MATERIAL PROVIDED =>
=== Begin Enclosure ===

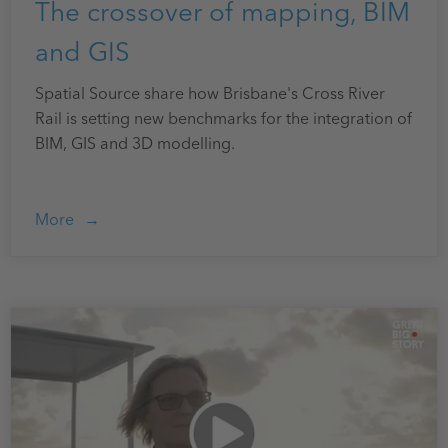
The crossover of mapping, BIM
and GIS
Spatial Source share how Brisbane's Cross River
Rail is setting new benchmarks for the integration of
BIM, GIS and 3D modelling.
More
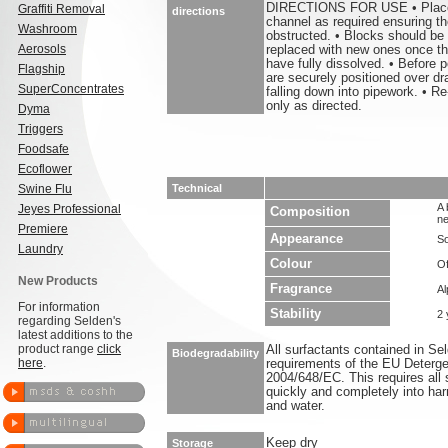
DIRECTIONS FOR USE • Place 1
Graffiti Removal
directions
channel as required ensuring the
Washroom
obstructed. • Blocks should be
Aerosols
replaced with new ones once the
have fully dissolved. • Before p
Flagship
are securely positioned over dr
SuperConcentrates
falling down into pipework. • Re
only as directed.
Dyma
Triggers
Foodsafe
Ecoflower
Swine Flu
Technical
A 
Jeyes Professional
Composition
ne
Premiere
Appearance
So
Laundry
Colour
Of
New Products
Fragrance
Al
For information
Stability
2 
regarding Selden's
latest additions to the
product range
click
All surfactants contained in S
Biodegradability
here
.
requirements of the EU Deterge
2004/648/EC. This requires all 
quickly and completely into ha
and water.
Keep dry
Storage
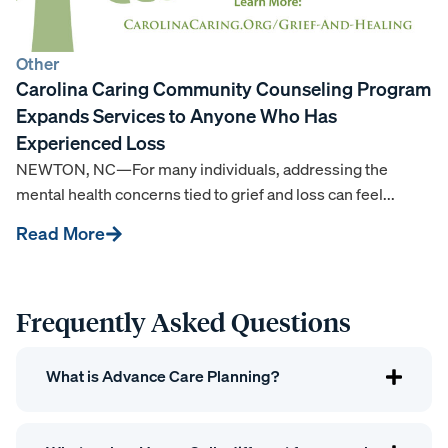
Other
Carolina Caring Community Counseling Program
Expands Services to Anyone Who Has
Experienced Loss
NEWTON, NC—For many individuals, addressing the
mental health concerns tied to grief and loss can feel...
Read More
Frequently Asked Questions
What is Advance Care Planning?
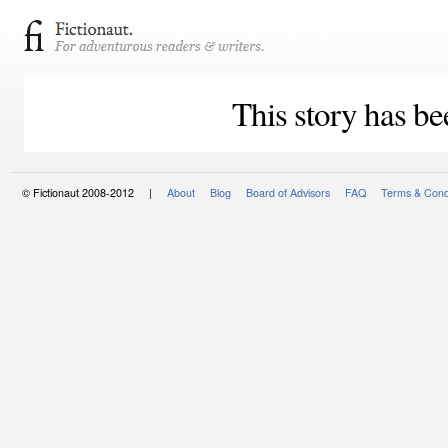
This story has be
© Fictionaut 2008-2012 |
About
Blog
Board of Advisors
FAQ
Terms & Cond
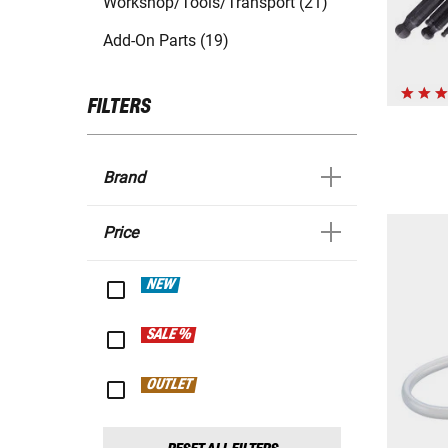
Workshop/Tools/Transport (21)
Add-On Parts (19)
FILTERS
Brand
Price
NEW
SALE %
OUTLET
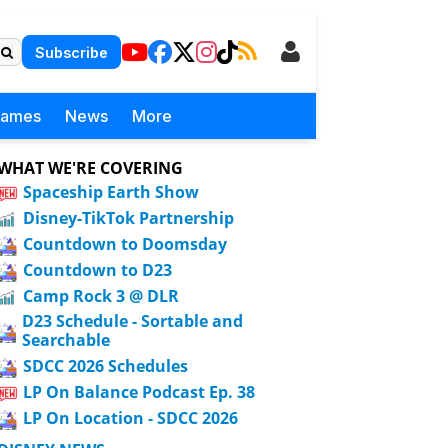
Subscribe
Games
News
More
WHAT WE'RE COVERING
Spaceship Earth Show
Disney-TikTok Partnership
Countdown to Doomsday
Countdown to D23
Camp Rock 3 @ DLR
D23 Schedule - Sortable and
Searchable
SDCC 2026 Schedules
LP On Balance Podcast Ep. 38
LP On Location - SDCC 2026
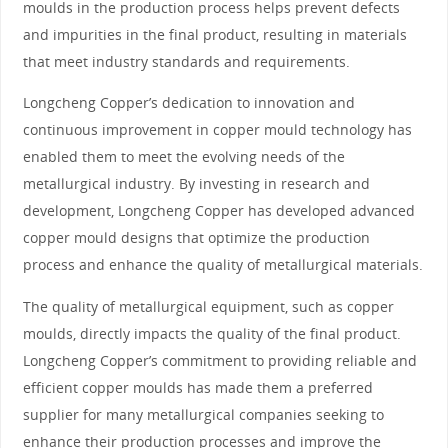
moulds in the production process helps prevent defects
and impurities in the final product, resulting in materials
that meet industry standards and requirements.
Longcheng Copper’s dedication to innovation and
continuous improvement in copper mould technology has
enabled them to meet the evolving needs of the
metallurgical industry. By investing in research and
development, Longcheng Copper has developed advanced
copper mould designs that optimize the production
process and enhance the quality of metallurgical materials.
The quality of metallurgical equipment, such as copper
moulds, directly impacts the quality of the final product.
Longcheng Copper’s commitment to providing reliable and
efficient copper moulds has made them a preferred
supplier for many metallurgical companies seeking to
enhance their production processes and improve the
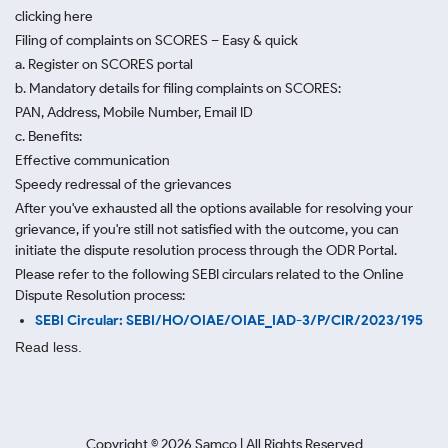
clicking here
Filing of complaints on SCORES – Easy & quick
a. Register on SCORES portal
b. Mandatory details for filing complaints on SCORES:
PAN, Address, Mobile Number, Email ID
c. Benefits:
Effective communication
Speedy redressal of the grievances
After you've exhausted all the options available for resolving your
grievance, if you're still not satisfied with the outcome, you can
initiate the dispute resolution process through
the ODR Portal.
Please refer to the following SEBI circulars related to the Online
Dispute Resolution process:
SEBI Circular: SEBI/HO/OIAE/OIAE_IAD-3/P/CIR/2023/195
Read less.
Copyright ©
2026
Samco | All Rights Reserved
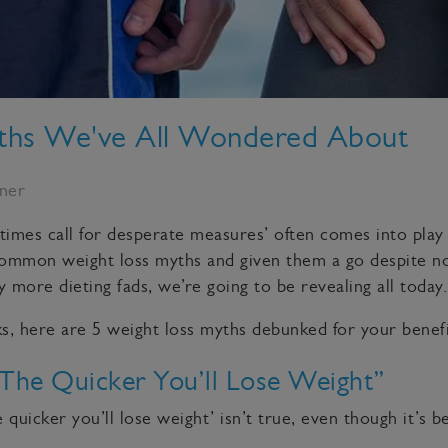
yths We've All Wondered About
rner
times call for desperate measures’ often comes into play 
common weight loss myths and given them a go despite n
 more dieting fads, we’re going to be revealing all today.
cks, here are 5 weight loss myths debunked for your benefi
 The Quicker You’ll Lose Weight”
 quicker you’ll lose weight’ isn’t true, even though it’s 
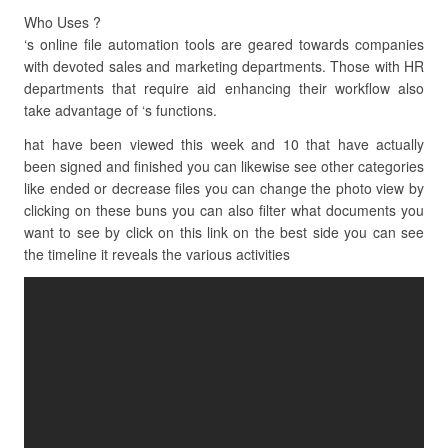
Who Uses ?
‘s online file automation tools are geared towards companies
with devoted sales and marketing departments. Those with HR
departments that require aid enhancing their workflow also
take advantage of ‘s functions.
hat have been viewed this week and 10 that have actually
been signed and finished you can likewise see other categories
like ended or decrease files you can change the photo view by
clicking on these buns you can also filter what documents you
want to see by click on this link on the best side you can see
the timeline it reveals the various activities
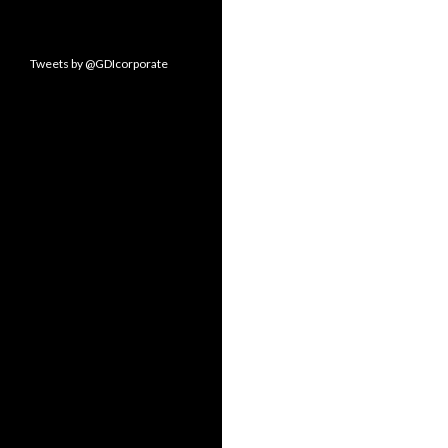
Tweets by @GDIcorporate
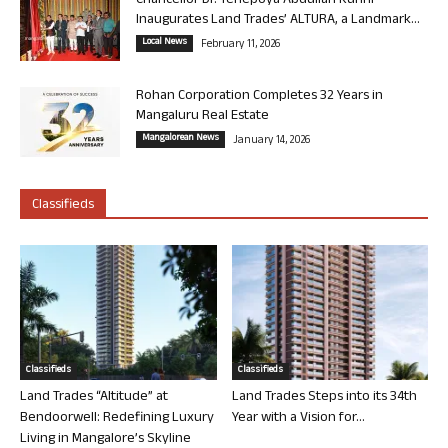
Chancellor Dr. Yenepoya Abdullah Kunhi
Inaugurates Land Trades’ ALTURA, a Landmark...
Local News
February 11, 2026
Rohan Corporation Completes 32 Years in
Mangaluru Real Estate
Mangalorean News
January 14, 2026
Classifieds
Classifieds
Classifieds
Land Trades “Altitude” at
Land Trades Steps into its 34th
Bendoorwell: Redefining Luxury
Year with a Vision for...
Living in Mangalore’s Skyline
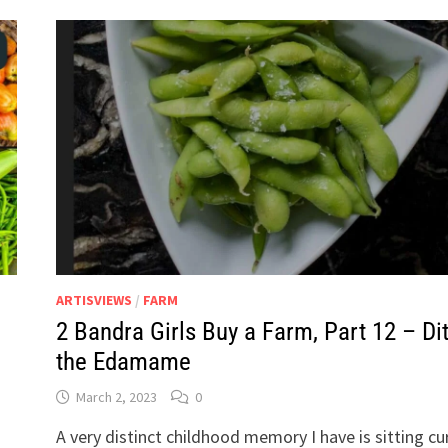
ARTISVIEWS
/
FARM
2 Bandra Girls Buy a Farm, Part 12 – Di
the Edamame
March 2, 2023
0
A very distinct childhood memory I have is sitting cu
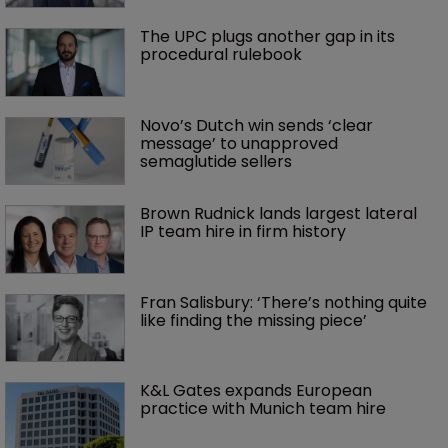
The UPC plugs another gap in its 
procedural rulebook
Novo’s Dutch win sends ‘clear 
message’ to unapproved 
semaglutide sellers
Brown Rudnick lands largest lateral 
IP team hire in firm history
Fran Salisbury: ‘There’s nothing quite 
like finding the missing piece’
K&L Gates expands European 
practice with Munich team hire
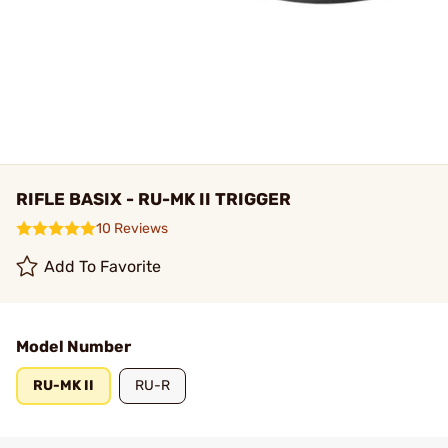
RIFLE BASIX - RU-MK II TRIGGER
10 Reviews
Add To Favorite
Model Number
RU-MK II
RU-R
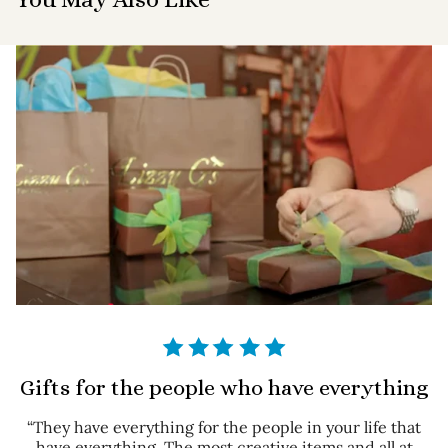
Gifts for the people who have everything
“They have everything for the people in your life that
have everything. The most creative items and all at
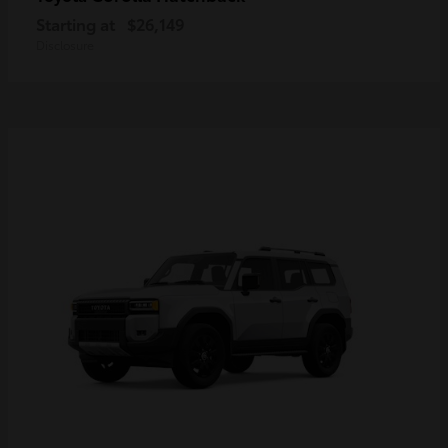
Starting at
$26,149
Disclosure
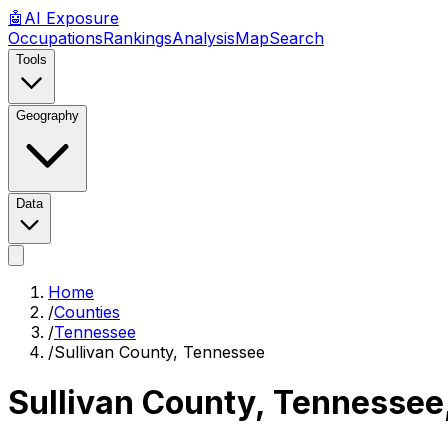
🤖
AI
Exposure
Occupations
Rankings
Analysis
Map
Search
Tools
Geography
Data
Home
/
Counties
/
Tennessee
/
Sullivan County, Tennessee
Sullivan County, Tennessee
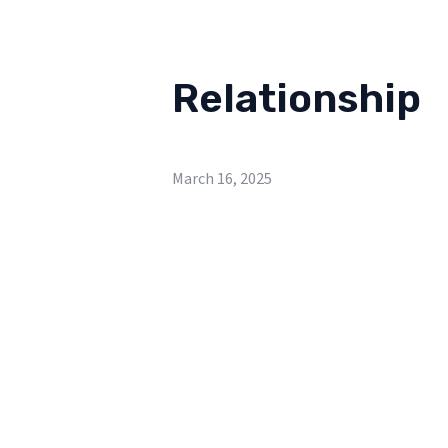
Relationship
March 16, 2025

=== End Enclosure ===

ABOUT THIS TASK => Restate the data word for word without pictures.

RESPONSE TO THE EXERCISE =>
The crossover of mapping, BIM
and GIS
Spatial Source share how Brisbane's Cross River
Rail is setting new benchmarks for the integration of
BIM, GIS and 3D modelling.
More
DIRECTIONS FOR USE • Place 1
Graffiti Removal
directions
channel as required ensuring the
Washroom
obstructed. • Blocks should be
Aerosols
replaced with new ones once the
have fully dissolved. • Before p
Flagship
are securely positioned over dr
SuperConcentrates
falling down into pipework. • Re
only as directed.
Dyma
Triggers
Foodsafe
Ecoflower
Swine Flu
Technical
A 
Jeyes Professional
Composition
ne
Premiere
Appearance
So
Laundry
Colour
Of
New Products
Fragrance
Al
For information
Stability
2 
regarding Selden's
latest additions to the
product range
click
All surfactants contained in S
Biodegradability
here
.
requirements of the EU Deterge
2004/648/EC. This requires all 
quickly and completely into ha
and water.
Keep dry
Storage
Other
Carolina Caring Community Counseling Program
Expands Services to Anyone Who Has
Experienced Loss
NEWTON, NC—For many individuals, addressing the
mental health concerns tied to grief and loss can feel...
Read More
Frequently Asked Questions
What is Advance Care Planning?
This story has be
© Fictionaut 2008-2012 |
About
Blog
Board of Advisors
FAQ
Terms & Cond
Workshop/Tools/Transport (21)
Add-On Parts (19)
FILTERS
Brand
Price
NEW
SALE %
OUTLET
Subscribe
Games
News
More
WHAT WE'RE COVERING
Spaceship Earth Show
Disney-TikTok Partnership
Countdown to Doomsday
Countdown to D23
Camp Rock 3 @ DLR
D23 Schedule - Sortable and
Searchable
SDCC 2026 Schedules
LP On Balance Podcast Ep. 38
LP On Location - SDCC 2026
moulds in the production process helps prevent defects
and impurities in the final product, resulting in materials
that meet industry standards and requirements.
Longcheng Copper’s dedication to innovation and
continuous improvement in copper mould technology has
enabled them to meet the evolving needs of the
metallurgical industry. By investing in research and
development, Longcheng Copper has developed advanced
copper mould designs that optimize the production
process and enhance the quality of metallurgical materials.
The quality of metallurgical equipment, such as copper
moulds, directly impacts the quality of the final product.
Longcheng Copper’s commitment to providing reliable and
efficient copper moulds has made them a preferred
supplier for many metallurgical companies seeking to
enhance their production processes and improve the
clicking here
Filing of complaints on SCORES – Easy & quick
a. Register on SCORES portal
b. Mandatory details for filing complaints on SCORES:
PAN, Address, Mobile Number, Email ID
c. Benefits:
Effective communication
Speedy redressal of the grievances
After you've exhausted all the options available for resolving your
grievance, if you're still not satisfied with the outcome, you can
initiate the dispute resolution process through
the ODR Portal.
Please refer to the following SEBI circulars related to the Online
Dispute Resolution process:
SEBI Circular: SEBI/HO/OIAE/OIAE_IAD-3/P/CIR/2023/195
Read less.
Copyright ©
2026
Samco | All Rights Reserved
yths We've All Wondered About
rner
times call for desperate measures’ often comes into play 
common weight loss myths and given them a go despite n
 more dieting fads, we’re going to be revealing all today.
cks, here are 5 weight loss myths debunked for your benefi
 The Quicker You’ll Lose Weight”
 quicker you’ll lose weight’ isn’t true, even though it’s 
Who Uses ?
‘s online file automation tools are geared towards companies
with devoted sales and marketing departments. Those with HR
departments that require aid enhancing their workflow also
take advantage of ‘s functions.
hat have been viewed this week and 10 that have actually
been signed and finished you can likewise see other categories
like ended or decrease files you can change the photo view by
clicking on these buns you can also filter what documents you
want to see by click on this link on the best side you can see
the timeline it reveals the various activities
Tweets by @GDIcorporate
Chancellor Dr. Yenepoya Abdullah Kunhi
Inaugurates Land Trades’ ALTURA, a Landmark...
Local News
February 11, 2026
Rohan Corporation Completes 32 Years in
Mangaluru Real Estate
Mangalorean News
January 14, 2026
Classifieds
Classifieds
Classifieds
Land Trades “Altitude” at
Land Trades Steps into its 34th
Bendoorwell: Redefining Luxury
Year with a Vision for...
Living in Mangalore’s Skyline
ARTISVIEWS
/
FARM
2 Bandra Girls Buy a Farm, Part 12 – Di
the Edamame
March 2, 2023
0
A very distinct childhood memory I have is sitting cu
The UPC plugs another gap in its 
procedural rulebook
Novo’s Dutch win sends ‘clear 
message’ to unapproved 
semaglutide sellers
Brown Rudnick lands largest lateral 
IP team hire in firm history
Fran Salisbury: ‘There’s nothing quite 
like finding the missing piece’
K&L Gates expands European 
practice with Munich team hire
RIFLE BASIX - RU-MK II TRIGGER
10 Reviews
Add To Favorite
Model Number
RU-MK II
RU-R
Gifts for the people who have everything
“They have everything for the people in your life that
have everything. The most creative items and all at
Starting at
$26,149
Disclosure
🤖
AI
Exposure
Occupations
Rankings
Analysis
Map
Search
Tools
Geography
Data
Home
/
Counties
/
Tennessee
/
Sullivan County, Tennessee
Sullivan County, Tennessee
Relationship
March 16, 2025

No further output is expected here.